*About this task*.
Your output must hold every entry exactly as written and none of the pictures.

[Page images and extracted text]
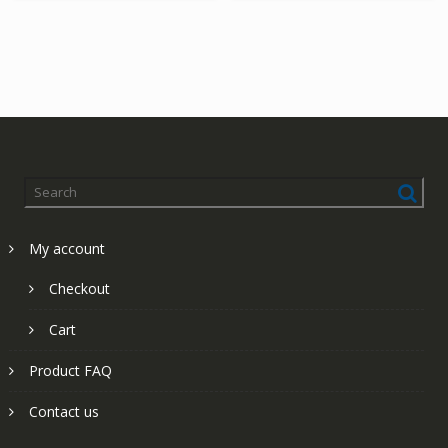
My account
Checkout
Cart
Product FAQ
Contact us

*Finished task*.
My account
Checkout
Cart
Product FAQ
Contact us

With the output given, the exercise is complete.